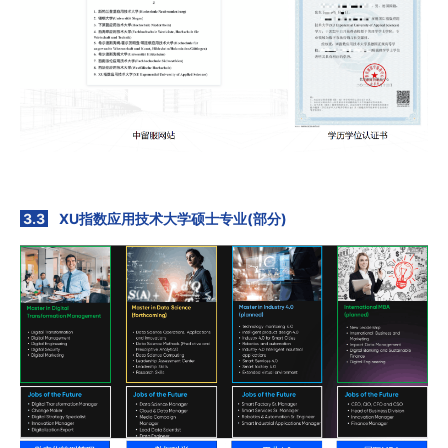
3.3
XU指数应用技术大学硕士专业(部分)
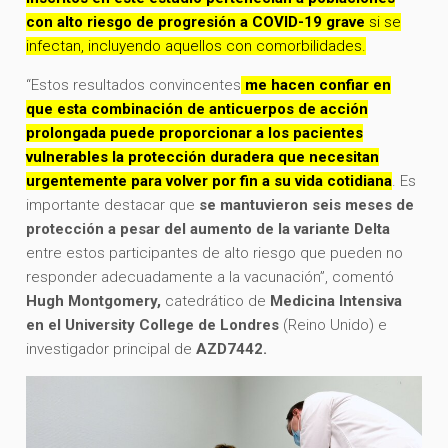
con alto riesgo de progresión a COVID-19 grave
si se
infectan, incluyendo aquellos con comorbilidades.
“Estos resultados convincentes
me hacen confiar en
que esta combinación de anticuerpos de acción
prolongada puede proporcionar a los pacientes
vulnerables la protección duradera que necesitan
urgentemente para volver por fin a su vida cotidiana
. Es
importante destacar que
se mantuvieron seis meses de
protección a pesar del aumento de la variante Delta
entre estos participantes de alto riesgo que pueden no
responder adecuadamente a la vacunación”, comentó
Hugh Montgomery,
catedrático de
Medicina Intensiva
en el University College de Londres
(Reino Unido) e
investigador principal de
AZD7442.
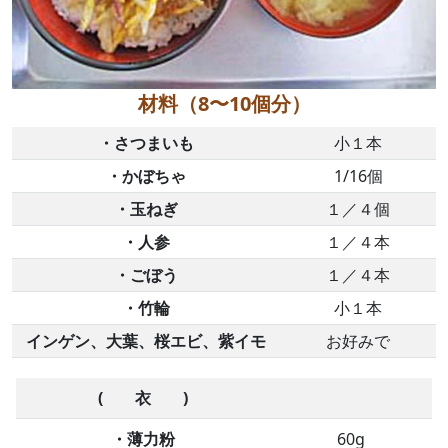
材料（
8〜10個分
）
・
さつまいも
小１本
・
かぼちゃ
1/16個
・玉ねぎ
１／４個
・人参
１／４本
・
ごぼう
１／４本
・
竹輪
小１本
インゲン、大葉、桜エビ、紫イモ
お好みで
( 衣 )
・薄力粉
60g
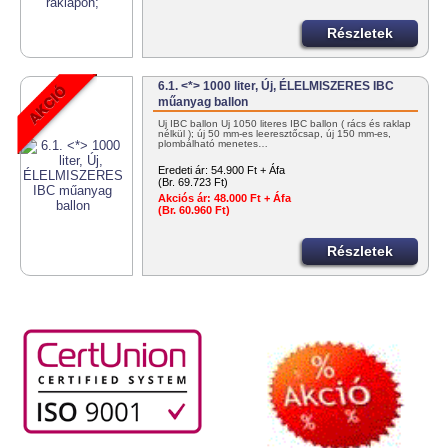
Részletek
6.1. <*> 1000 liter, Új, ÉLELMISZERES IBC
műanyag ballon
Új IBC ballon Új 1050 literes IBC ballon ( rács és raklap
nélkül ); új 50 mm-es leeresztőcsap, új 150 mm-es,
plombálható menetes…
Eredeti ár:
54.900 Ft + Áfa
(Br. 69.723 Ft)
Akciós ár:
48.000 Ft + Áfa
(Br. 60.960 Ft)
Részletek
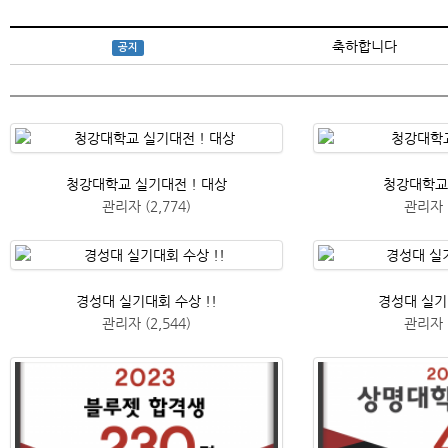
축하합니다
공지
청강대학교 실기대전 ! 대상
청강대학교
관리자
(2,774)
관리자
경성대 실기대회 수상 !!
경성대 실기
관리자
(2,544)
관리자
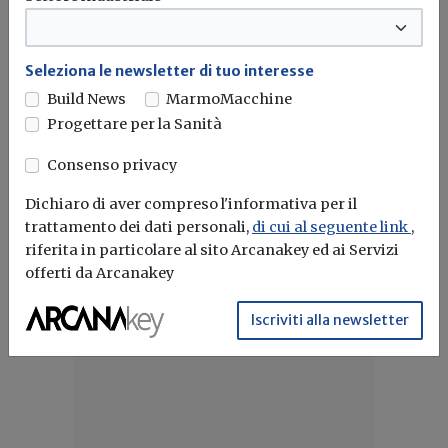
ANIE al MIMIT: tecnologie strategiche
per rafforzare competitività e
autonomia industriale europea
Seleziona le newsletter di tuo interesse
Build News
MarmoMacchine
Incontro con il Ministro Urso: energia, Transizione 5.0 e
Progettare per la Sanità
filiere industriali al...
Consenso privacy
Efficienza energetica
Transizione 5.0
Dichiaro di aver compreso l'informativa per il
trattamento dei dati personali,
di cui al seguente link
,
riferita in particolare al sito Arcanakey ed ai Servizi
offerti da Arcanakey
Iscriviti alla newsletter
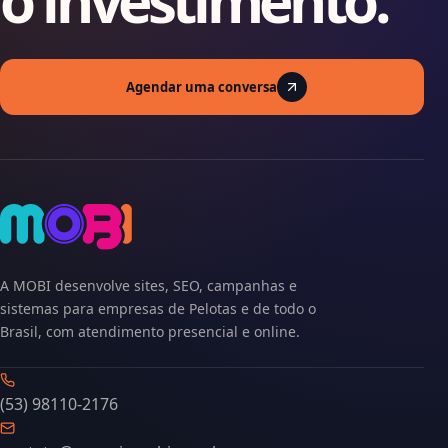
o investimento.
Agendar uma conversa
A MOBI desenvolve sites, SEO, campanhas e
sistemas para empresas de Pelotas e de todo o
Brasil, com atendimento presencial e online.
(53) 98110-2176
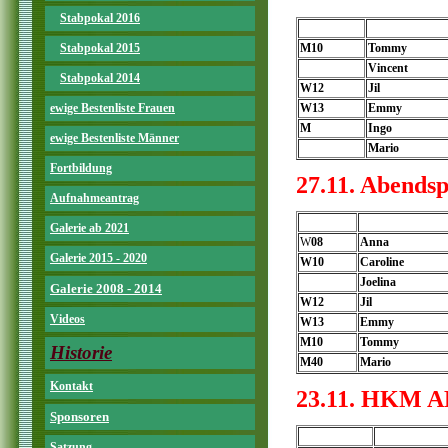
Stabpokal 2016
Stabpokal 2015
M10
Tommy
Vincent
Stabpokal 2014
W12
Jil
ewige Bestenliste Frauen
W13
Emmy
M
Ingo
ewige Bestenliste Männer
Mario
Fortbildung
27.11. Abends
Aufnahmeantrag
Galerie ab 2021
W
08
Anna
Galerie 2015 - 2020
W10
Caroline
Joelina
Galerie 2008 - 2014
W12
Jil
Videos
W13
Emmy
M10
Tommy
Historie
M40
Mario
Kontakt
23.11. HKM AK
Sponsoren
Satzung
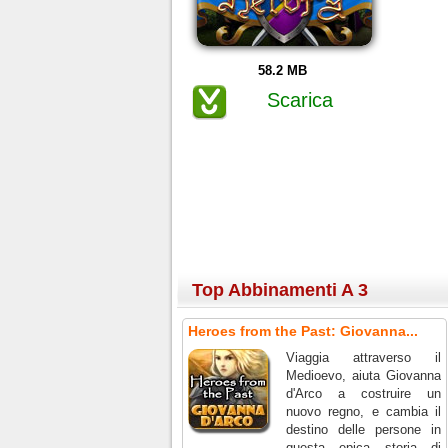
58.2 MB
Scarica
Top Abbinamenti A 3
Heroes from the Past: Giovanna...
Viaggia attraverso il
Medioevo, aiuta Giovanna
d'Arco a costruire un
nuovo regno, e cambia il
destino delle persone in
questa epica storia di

| WORK TO COMPLETE |
The word "Bestenliste" appears in some lines of the listing. Give the number of those lines, and only that.

| TASK SOLUTION |
2